Et si la ressource la plus précieuse du XXIᵉ siècle n’était plus le pétrole, mais les données ? Chaque clic, chaque recherche Google, chaque localisation GPS génère une information qui peut être collectée, analysée et utilisée. Dans un monde où les données circulent plus vite que les marchandises, elles deviennent un nouveau levier de puissance pour les États comme pour les entreprises.
Comment la maîtrise des données redessine-t-elle les rapports de force à l’échelle mondiale ?
Les données : une nouvelle matière première
Le « pétrole du XXIᵉ siècle »
Les données personnelles et industrielles permettent de :
- comprendre et anticiper les comportements des consommateurs,
- développer des innovations (intelligence artificielle, santé, transports),
- renforcer les capacités de surveillance et de renseignement.

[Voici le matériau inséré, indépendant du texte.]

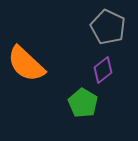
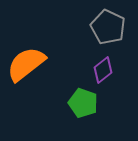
orange semicircle: rotated 99 degrees clockwise
green pentagon: rotated 12 degrees counterclockwise
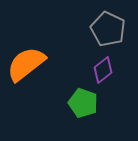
gray pentagon: moved 2 px down
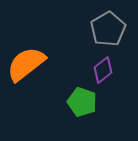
gray pentagon: rotated 16 degrees clockwise
green pentagon: moved 1 px left, 1 px up
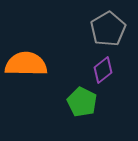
orange semicircle: rotated 39 degrees clockwise
green pentagon: rotated 8 degrees clockwise
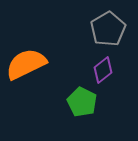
orange semicircle: rotated 27 degrees counterclockwise
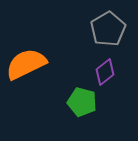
purple diamond: moved 2 px right, 2 px down
green pentagon: rotated 12 degrees counterclockwise
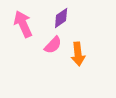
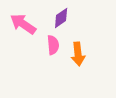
pink arrow: rotated 32 degrees counterclockwise
pink semicircle: rotated 48 degrees counterclockwise
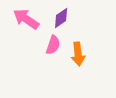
pink arrow: moved 3 px right, 5 px up
pink semicircle: rotated 24 degrees clockwise
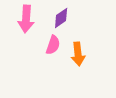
pink arrow: rotated 120 degrees counterclockwise
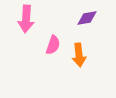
purple diamond: moved 26 px right; rotated 25 degrees clockwise
orange arrow: moved 1 px right, 1 px down
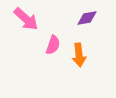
pink arrow: rotated 52 degrees counterclockwise
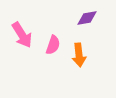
pink arrow: moved 4 px left, 16 px down; rotated 16 degrees clockwise
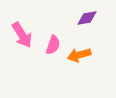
orange arrow: rotated 80 degrees clockwise
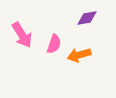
pink semicircle: moved 1 px right, 1 px up
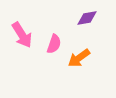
orange arrow: moved 3 px down; rotated 20 degrees counterclockwise
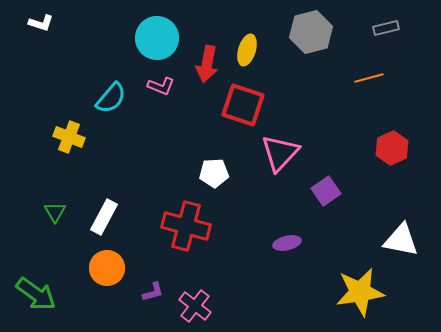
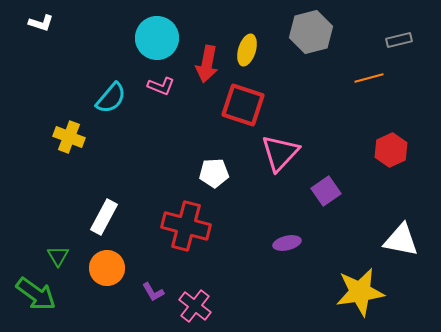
gray rectangle: moved 13 px right, 12 px down
red hexagon: moved 1 px left, 2 px down
green triangle: moved 3 px right, 44 px down
purple L-shape: rotated 75 degrees clockwise
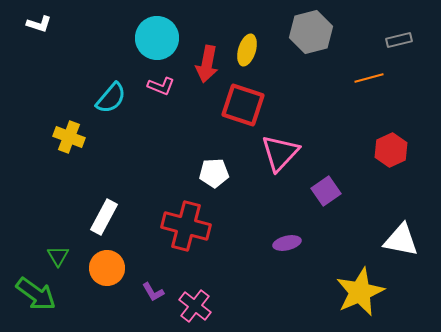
white L-shape: moved 2 px left, 1 px down
yellow star: rotated 15 degrees counterclockwise
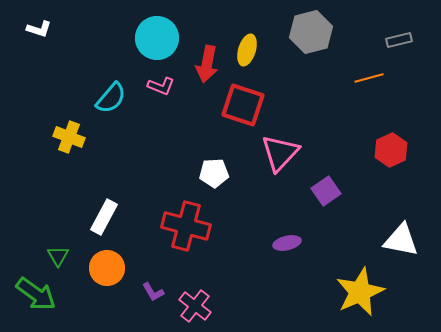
white L-shape: moved 5 px down
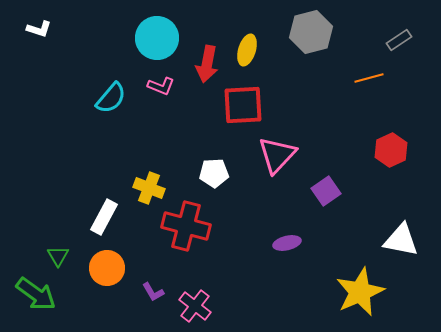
gray rectangle: rotated 20 degrees counterclockwise
red square: rotated 21 degrees counterclockwise
yellow cross: moved 80 px right, 51 px down
pink triangle: moved 3 px left, 2 px down
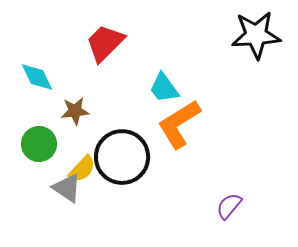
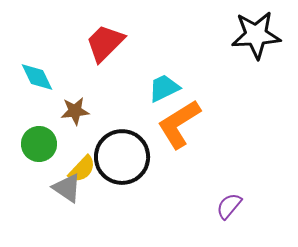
cyan trapezoid: rotated 100 degrees clockwise
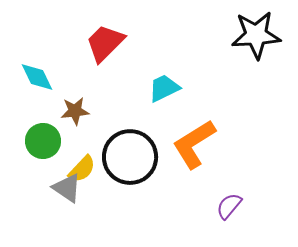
orange L-shape: moved 15 px right, 20 px down
green circle: moved 4 px right, 3 px up
black circle: moved 8 px right
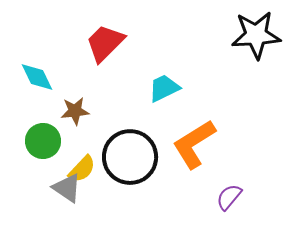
purple semicircle: moved 9 px up
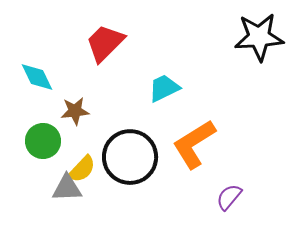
black star: moved 3 px right, 2 px down
gray triangle: rotated 36 degrees counterclockwise
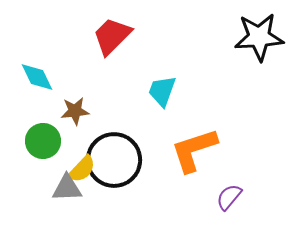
red trapezoid: moved 7 px right, 7 px up
cyan trapezoid: moved 2 px left, 3 px down; rotated 44 degrees counterclockwise
orange L-shape: moved 6 px down; rotated 14 degrees clockwise
black circle: moved 16 px left, 3 px down
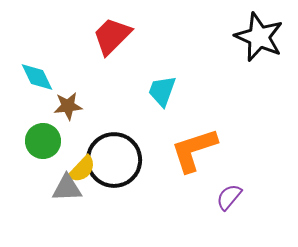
black star: rotated 27 degrees clockwise
brown star: moved 7 px left, 5 px up
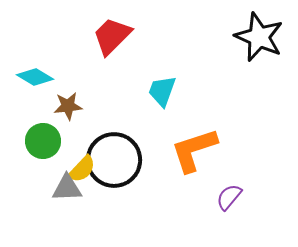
cyan diamond: moved 2 px left; rotated 33 degrees counterclockwise
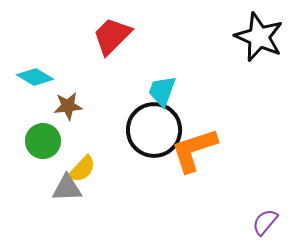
black circle: moved 40 px right, 30 px up
purple semicircle: moved 36 px right, 25 px down
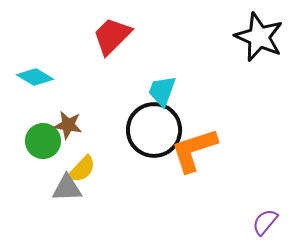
brown star: moved 19 px down; rotated 16 degrees clockwise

À l’ère numérique, celui qui contrôle les données détient un avantage économique, technologique et militaire décisif.
Les géants du numérique, maîtres du jeu
Les GAFAM (Google, Apple, Facebook, Amazon, Microsoft) et leurs équivalents chinois, les BATX (Baidu, Alibaba, Tencent, Xiaomi), contrôlent l’essentiel des données mondiales. Leur puissance dépasse parfois celle des États, posant un défi à la souveraineté nationale.
Une compétition mondiale autour de la donnée
États-Unis vs Chine : la bataille numérique
Les États-Unis dominent par leurs entreprises, pionnières dans la collecte et l’exploitation des données.
La Chine, de son côté, mise sur une approche centralisée : ses géants technologiques collaborent étroitement avec l’État, qui utilise les données comme outil de contrôle social (exemple : le système de crédit social).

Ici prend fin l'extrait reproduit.